Willful Ignorance in the Ford Administration

Toronto Mayors Rob and Doug Ford and their minions, like so many of the extreme right, tend not to let facts, reason, and data interfere with the purity of their ideological vision. Someone who describes city employees as 'the gravy' and denies that eliminating daycare subsidies are cuts, but rather 'efficiencies' will likely be unfazed by the latest poll showing Torontonians overwhelmingly opposed to service cuts.

Published in today's Star, the "Forum Research telephone survey of nearly 13,000 people reveals that more than three-quarters of Torontonians want their local councillor to protect services rather than comply with the mayor’s wishes. And only 27 per cent of residents say they would vote for Rob Ford if an election was held tomorrow."

Particularly interesting is that the results involve a ward-by-ward analysis, with wards of some of the most extreme right-wing councillors showing the strongest opposition to service cuts.

But for an administration that refuses any interview requests from The Toronto Star and excludes them from invitation-only events, the poll results, despite the very large sampling, will likely be dismissed.

After all, it was commissioned by CUPE Local 79, one of two major unions at city hall. Sometimes hard data isn't hard data, especially when your opponents are involved in its collection.

Thursday, September 15, 2011

Tell People In the Maldives That Climate-Change Is A Hoax

In a story that even the most unthinking extreme right-winger would find hard to refute, The Star today reports that the world's lowest country is sinking under rising water levels.
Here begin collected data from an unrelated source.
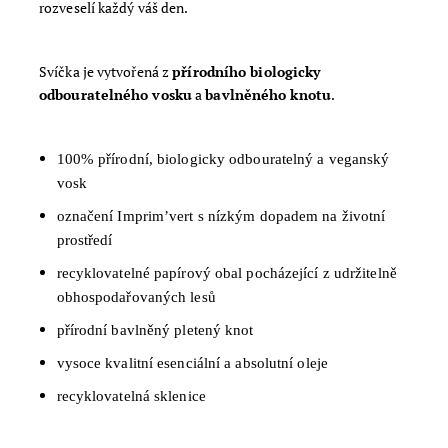
rozveselí každý váš den.
Svíčka je vytvořená z
přírodního biologicky
odbouratelného vosku
a
bavlněného knotu
.
100% přírodní, biologicky odbouratelný a veganský
vosk
označení Imprim’vert s nízkým dopadem na životní
prostředí
recyklovatelné papírový obal pocházející z udržitelně
obhospodařovaných lesů
přírodní bavlněný pletený knot
vysoce kvalitní esenciální a absolutní oleje
recyklovatelná sklenice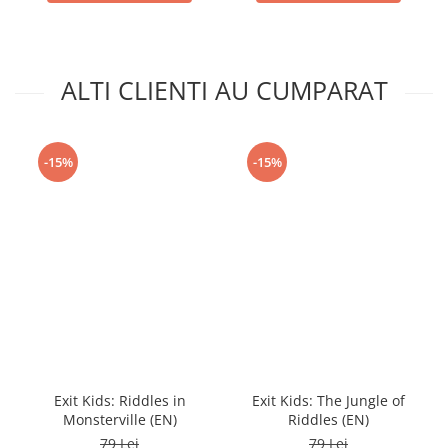
ALTI CLIENTI AU CUMPARAT
-15%
-15%
Exit Kids: Riddles in
Exit Kids: The Jungle of
Monsterville (EN)
Riddles (EN)
79 Lei
79 Lei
Entitled People forced to move as world’s lowest country sinks under rising seas, it describes how entire communities have had to be moved on some islands in the Maldives.

Climate change skeptics only have to look at his country, an archipelago in the Indian Ocean, and other sea-level nations to see its horrific effects on the environment, Environment Minister Mohamed Aslam said.

"In the past two to three decades, we have relocated entire populations from one island to the other simply because life wasn't sustainable in those islands," he told an Asian Development Bank conference on climate induced migration.


Something tells me, however, that given the recent record number and intensity of hurricanes and tornadoes that have caused great damage in North America without arousing any corporate or governmental interest in the abatement of emissions, the plight of people so far away will mean even less to the powers that be.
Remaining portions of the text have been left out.